• _Exercise aim_:
Beginning at the line that contains "Mask every instance", write out each remaining line of the entries below exactly as it stands.

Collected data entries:

· · · · · · ·

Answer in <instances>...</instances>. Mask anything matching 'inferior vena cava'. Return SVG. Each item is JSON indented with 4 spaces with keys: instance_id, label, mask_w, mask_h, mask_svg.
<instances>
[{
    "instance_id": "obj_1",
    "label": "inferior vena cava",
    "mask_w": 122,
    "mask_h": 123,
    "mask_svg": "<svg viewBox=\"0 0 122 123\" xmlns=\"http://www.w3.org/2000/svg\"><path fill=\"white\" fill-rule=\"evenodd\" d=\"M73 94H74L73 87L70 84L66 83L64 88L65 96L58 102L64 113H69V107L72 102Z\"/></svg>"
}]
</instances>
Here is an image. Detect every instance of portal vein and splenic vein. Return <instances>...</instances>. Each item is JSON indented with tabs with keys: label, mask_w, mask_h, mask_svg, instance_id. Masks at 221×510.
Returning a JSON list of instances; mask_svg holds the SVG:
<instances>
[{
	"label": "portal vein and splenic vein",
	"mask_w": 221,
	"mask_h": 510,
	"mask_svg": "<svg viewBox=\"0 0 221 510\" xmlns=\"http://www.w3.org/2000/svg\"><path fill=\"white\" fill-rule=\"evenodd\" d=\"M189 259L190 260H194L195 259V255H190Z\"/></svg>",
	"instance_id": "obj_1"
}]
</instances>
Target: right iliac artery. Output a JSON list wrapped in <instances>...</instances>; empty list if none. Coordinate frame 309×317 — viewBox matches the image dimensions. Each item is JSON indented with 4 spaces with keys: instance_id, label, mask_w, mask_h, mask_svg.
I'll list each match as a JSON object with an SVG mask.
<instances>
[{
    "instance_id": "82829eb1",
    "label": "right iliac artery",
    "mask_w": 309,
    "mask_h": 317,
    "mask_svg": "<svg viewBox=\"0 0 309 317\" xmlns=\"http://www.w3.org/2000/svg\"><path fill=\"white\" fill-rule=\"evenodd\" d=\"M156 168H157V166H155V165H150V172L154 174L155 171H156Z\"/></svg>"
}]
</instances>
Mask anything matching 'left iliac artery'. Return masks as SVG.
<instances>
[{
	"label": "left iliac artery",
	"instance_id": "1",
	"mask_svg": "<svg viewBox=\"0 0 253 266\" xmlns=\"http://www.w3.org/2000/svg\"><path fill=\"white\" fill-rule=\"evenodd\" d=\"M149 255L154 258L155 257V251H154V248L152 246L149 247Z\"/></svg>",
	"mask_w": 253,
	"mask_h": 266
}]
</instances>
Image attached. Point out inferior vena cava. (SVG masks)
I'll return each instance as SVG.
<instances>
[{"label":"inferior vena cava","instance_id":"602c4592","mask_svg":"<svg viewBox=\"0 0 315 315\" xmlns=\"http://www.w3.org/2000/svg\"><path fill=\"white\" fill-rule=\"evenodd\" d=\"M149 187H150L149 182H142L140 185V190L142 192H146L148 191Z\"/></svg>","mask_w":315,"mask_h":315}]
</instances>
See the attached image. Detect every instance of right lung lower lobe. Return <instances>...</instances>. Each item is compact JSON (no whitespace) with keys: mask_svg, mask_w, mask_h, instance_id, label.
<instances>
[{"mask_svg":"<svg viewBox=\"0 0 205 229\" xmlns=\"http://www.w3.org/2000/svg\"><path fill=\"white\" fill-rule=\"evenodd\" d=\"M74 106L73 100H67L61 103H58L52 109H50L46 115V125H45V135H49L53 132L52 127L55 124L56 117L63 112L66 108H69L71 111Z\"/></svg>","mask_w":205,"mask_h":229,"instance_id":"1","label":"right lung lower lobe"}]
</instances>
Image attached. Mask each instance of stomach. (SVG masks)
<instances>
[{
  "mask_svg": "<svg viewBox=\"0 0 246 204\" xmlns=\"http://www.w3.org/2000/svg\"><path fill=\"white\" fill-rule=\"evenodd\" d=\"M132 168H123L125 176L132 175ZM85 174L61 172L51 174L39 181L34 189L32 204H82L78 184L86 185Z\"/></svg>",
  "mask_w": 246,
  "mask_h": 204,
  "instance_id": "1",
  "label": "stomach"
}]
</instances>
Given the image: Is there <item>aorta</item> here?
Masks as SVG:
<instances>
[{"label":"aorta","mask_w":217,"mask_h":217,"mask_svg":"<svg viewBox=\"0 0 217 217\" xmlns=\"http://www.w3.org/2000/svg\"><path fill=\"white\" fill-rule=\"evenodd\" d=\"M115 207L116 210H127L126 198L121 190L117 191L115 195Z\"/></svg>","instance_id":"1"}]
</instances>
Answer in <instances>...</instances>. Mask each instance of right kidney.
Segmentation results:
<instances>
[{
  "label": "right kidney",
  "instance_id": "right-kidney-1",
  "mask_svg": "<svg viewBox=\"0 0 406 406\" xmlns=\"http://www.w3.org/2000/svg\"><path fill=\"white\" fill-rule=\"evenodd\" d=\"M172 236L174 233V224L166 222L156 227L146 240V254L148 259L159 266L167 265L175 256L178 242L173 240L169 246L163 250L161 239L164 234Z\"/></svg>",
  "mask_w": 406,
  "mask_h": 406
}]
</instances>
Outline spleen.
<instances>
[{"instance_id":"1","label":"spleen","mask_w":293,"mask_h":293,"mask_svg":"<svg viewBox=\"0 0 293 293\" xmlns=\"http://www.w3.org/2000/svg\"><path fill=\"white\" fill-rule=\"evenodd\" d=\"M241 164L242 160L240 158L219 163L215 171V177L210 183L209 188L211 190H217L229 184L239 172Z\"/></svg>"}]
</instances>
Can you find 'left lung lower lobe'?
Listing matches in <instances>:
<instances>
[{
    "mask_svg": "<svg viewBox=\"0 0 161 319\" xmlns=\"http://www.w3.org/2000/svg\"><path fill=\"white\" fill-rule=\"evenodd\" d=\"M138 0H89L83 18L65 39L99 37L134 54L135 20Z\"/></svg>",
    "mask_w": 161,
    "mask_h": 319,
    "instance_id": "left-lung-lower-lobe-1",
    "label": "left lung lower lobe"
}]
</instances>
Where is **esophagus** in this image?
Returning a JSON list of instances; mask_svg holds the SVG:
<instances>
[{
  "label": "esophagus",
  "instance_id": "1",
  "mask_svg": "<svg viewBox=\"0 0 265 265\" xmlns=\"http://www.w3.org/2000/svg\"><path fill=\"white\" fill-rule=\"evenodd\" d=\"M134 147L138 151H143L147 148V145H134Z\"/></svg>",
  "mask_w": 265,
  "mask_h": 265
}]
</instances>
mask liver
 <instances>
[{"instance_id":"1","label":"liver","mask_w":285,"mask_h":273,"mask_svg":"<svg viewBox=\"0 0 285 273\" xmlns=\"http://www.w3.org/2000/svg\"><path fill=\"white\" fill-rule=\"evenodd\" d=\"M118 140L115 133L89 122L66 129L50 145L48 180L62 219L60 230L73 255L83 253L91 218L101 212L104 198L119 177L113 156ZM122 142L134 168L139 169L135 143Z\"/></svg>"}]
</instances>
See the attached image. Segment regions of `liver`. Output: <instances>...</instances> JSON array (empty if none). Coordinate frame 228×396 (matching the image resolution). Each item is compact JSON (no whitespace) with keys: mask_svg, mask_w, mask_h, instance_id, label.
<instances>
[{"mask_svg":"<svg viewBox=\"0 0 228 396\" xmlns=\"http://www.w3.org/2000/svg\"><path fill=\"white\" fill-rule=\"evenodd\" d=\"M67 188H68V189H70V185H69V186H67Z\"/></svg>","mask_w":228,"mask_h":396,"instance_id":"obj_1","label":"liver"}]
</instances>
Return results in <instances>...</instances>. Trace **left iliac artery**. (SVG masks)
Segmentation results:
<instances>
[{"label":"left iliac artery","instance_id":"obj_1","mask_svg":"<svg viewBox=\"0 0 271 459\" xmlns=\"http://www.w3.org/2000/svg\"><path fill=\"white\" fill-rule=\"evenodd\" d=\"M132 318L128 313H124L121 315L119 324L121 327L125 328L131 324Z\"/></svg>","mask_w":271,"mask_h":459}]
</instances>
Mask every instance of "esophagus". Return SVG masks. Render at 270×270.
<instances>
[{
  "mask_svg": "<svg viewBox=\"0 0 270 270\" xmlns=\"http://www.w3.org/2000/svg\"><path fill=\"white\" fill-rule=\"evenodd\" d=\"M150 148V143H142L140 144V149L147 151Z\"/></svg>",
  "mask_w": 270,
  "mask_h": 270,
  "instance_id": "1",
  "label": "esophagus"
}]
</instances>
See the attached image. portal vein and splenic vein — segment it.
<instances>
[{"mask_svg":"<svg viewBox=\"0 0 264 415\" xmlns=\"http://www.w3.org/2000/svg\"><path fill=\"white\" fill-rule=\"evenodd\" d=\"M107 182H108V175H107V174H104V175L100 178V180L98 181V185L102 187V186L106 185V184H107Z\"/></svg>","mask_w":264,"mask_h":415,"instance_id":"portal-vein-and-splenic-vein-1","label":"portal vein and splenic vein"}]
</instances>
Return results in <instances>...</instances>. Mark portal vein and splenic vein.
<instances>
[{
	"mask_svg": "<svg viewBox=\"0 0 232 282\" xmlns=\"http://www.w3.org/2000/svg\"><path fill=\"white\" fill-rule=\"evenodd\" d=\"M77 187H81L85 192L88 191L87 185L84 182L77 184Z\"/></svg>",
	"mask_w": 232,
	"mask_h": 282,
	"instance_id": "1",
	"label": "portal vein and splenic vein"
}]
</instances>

· · · · · · ·

• _Expected output_:
Mask every instance of "esophagus". Return SVG masks. Render at 270×270.
<instances>
[{
  "mask_svg": "<svg viewBox=\"0 0 270 270\" xmlns=\"http://www.w3.org/2000/svg\"><path fill=\"white\" fill-rule=\"evenodd\" d=\"M150 148V143H142L140 144V149L147 151Z\"/></svg>",
  "mask_w": 270,
  "mask_h": 270,
  "instance_id": "1",
  "label": "esophagus"
}]
</instances>
See the attached image. portal vein and splenic vein — segment it.
<instances>
[{"mask_svg":"<svg viewBox=\"0 0 264 415\" xmlns=\"http://www.w3.org/2000/svg\"><path fill=\"white\" fill-rule=\"evenodd\" d=\"M107 182H108V175H107V174H104V175L100 178V180L98 181V185L102 187V186L106 185V184H107Z\"/></svg>","mask_w":264,"mask_h":415,"instance_id":"portal-vein-and-splenic-vein-1","label":"portal vein and splenic vein"}]
</instances>
Return results in <instances>...</instances>. Mark portal vein and splenic vein.
<instances>
[{
	"mask_svg": "<svg viewBox=\"0 0 232 282\" xmlns=\"http://www.w3.org/2000/svg\"><path fill=\"white\" fill-rule=\"evenodd\" d=\"M77 187H81L85 192L88 191L87 185L84 182L77 184Z\"/></svg>",
	"mask_w": 232,
	"mask_h": 282,
	"instance_id": "1",
	"label": "portal vein and splenic vein"
}]
</instances>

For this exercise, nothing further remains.